In it, Robert said allegations of six administrative violations against the club should be dismissed, since the Department of Public Safety is “unable to locate two key witnesses.”
Robert confirmed on Monday that charges against the bar have been dismissed.
Mayor Nicholas Mavodones wouldn’t comment on the impact the dismissed charges would have on the council.
“I want to make sure the night we have the hearing that I’m open to the information brought forward by both the police and Mr. Manning and his attorney,” Mavodones said.
City Corporation Counsel Gary Wood has recommended the council not postpone the hearing again, so if the council votes against the liquor license, he will have time to write a formal letter to Manning.
The City Council denied the bar’s liquor license in 2009, but Manning’s company, Allied Resources, appealed the decision to the Maine Supreme Judicial Court. Manning won when the court ruled the city took too long to formally notify him of the council’s denial.
If the council again denies the license, Wood said the city would have to provide Manning and the state liquor bureau with a formal letter of denial, approved by the council, no later than March 10.
Even though the alleged violations were dismissed, he said, the council may evaluate the club based on other standards, including public safety.
“That’s a separate and distinct standard,” Wood said.
Mavodones said that unless the Police Department withdraws its recommendation to deny the liquor license, the council will proceed with the scheduled hearing.
Police aren’t backing down.
“I think the establishment is run poorly; and as such, that directly affects public safety in the neighborhood,” Assistant Police Chief Michael Sauschuck said Monday. “Without question, we’re prepared to move forward.”

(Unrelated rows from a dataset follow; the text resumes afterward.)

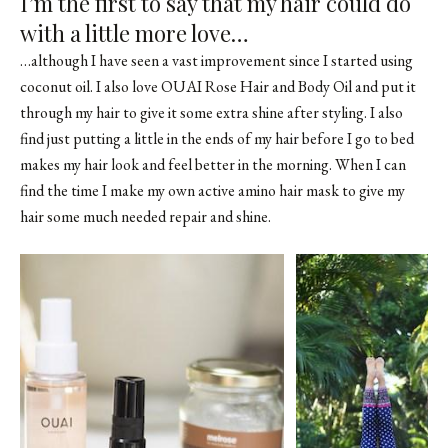
I’m the first to say that my hair could do
with a little more love…
…although I have seen a vast improvement since I started using
coconut oil. I also love OUAI Rose Hair and Body Oil and put it
through my hair to give it some extra shine after styling. I also
find just putting a little in the ends of my hair before I go to bed
makes my hair look and feel better in the morning. When I can
find the time I make my own active amino hair mask to give my
hair some much needed repair and shine.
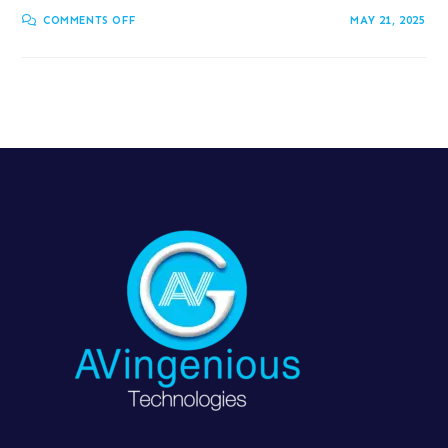
COMMENTS OFF
MAY 21, 2025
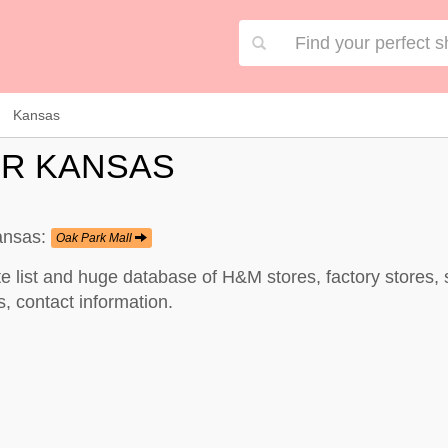
Kansas
OR KANSAS
Kansas:
Oak Park Mall
e list and huge database of H&M stores, factory stores
, contact information.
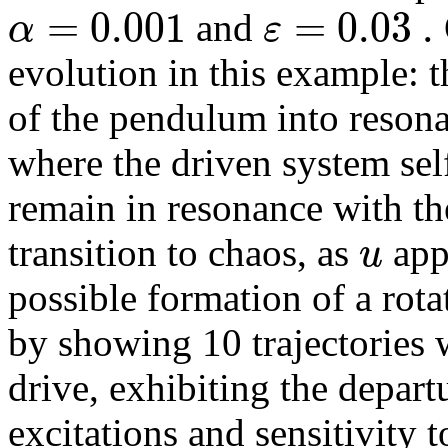
=
0.001
=
0.03
.
α
ε
and
evolution in this example: t
of the pendulum into resona
where the driven system self
remain in resonance with th
u
transition to chaos, as
app
possible formation of a rotat
by showing 10 trajectories w
drive, exhibiting the depar
excitations and sensitivity t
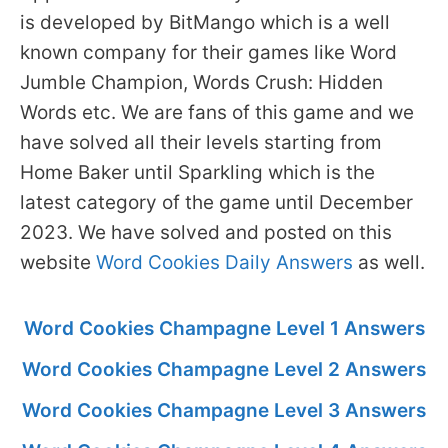
is developed by BitMango which is a well
known company for their games like Word
Jumble Champion, Words Crush: Hidden
Words etc. We are fans of this game and we
have solved all their levels starting from
Home Baker until Sparkling which is the
latest category of the game until December
2023. We have solved and posted on this
website
Word Cookies Daily Answers
as well.
Word Cookies Champagne Level 1 Answers
Word Cookies Champagne Level 2 Answers
Word Cookies Champagne Level 3 Answers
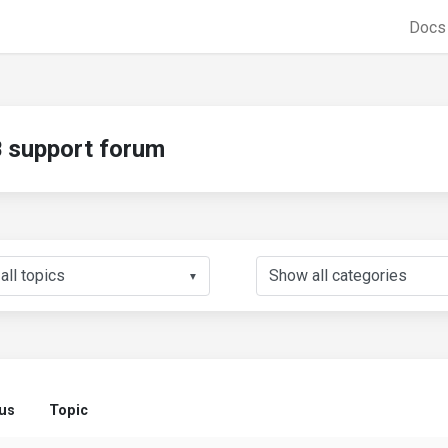
Doc
support forum
▼
us
Topic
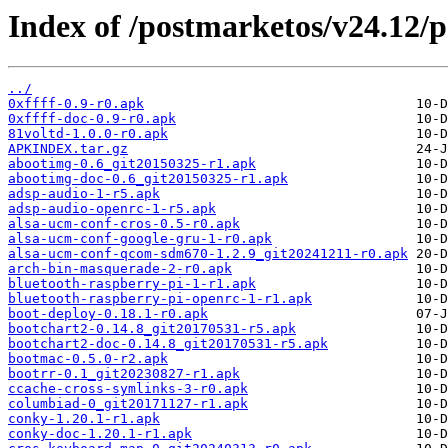
Index of /postmarketos/v24.12/
../
0xffff-0.9-r0.apk
0xffff-doc-0.9-r0.apk
81voltd-1.0.0-r0.apk
APKINDEX.tar.gz
abootimg-0.6_git20150325-r1.apk
abootimg-doc-0.6_git20150325-r1.apk
adsp-audio-1-r5.apk
adsp-audio-openrc-1-r5.apk
alsa-ucm-conf-cros-0.5-r0.apk
alsa-ucm-conf-google-gru-1-r0.apk
alsa-ucm-conf-qcom-sdm670-1.2.9_git20241211-r0.apk
arch-bin-masquerade-2-r0.apk
bluetooth-raspberry-pi-1-r1.apk
bluetooth-raspberry-pi-openrc-1-r1.apk
boot-deploy-0.18.1-r0.apk
bootchart2-0.14.8_git20170531-r5.apk
bootchart2-doc-0.14.8_git20170531-r5.apk
bootmac-0.5.0-r2.apk
bootrr-0.1_git20230827-r1.apk
ccache-cross-symlinks-3-r0.apk
columbiad-0_git20171127-r1.apk
conky-1.20.1-r1.apk
conky-doc-1.20.1-r1.apk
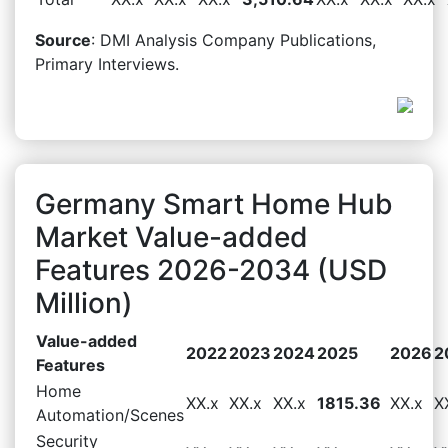
Source
: DMI Analysis Company Publications,
Primary Interviews.
Germany Smart Home Hub
Market Value-added
Features 2026-2034 (USD
Million)
Value-added
2022
2023
2024
2025
2026
2
Features
Home
XX.x
XX.x
XX.x
1815.36
XX.x
X
Automation/Scenes
Security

Manning, who criticized police for not putting service calls to his club in context with other bars, accused the department of circumventing a “fair, unbiased analysis and review” in favor of a “pre-determined agenda.”
“To think that any such unsubstantiated allegations which contain multiple levels of hearsay would even be considered in this process speaks volumes of how little else the police department has to discuss in this proceeding,” Manning said.